101 The plaintiff sought discovery of only 18 categories of documents from the second defendant. Category 18 is in the same terms as category 54 as sought against the first defendant. For the reasons I gave in respect of that category in para [84], I am not prepared at this stage to order discovery of documents by Elysee Pty Ltd sought in category 18, except for discovery of documents relating to the existence or quantum of any liability of Elysee Pty Ltd to the trustee of the TaraMattBren Trust in 2003. The second defendant should give discovery of any such documents. The plaintiff is entitled to discovery of the remaining 17 categories.

Discovery by third to sixth defendants

102 Pursuant to the orders of Austin J of 3 March 2010, the third to sixth defendants are separately represented. Subject to one qualification, there was substantial agreement between the plaintiff and the third to sixth defendants as to what categories of documents should be discovered. The qualification is that counsel for the third to sixth defendants contended that those parties should not be required to give discovery of documents of which the plaintiff had sought discovery in July 2005, but had failed before the Registrar. For the reasons I have given in relation to the first defendant, I do not accept that submission.

Discovery by third defendant

103 On that basis the third to sixth defendants’ position in relation to further discovery about which there was no or limited dispute was as follows. The third defendant is to give discovery of documents in categories 1 and 2. It is to give discovery of the documents in categories 3, 4 and 5 if such documents came into existence after 13 May 1992.

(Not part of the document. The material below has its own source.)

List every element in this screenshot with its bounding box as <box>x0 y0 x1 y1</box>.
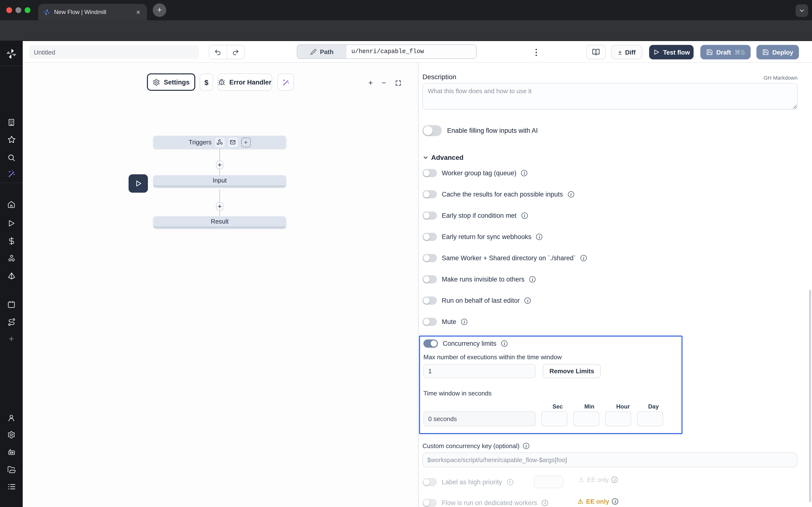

104 The third defendant agreed to give discovery of the documents sought in categories 6, 7 and 8 to the extent they came into existence after 13 May 1992. Mr Smallbone for the plaintiff submitted that the timeframe should not be so limited as questions of what advice Mr Otto Ekstein and Mr Sydney Frish received during Mr Ekstein’s lifetime would be relevant to the common understanding and expectation of the members of the companies in relation to the shareholding. Mr Smallbone pointed to evidence given by Mr Bilinsky on information and belief that he was informed by Mr Ekstein and Mr David Frish that:

          ... the late Otto Ekstein and the late Sidney [sic] Frish established Newton & Co Pty Ltd, H P Holdings Pty Ltd and Boucher & Muir (Holdings) Pty Ltd:

          i. In the case of Boucher & Muir (Holdings) Pty Ltd to overcome the effects on Boucher & Muir Ltd [sic] of the undistributed profits tax regime in force at the time;

          ii. in the case of Newton & Co Pty Ltd and H P Holdings to provide standalone vehicles for the purchase of real estate;

          iii. and generally that the internal structure of A and B class shares was to avoid death duties by removing dividend entitlements from the calculation of the value of the deceased’s shareholdings;

          iv. to ensure that the ‘A’ class shareholders maintain control of the companies and retain the absolute discretion over the payment of dividends to the ‘B’ class shareholders.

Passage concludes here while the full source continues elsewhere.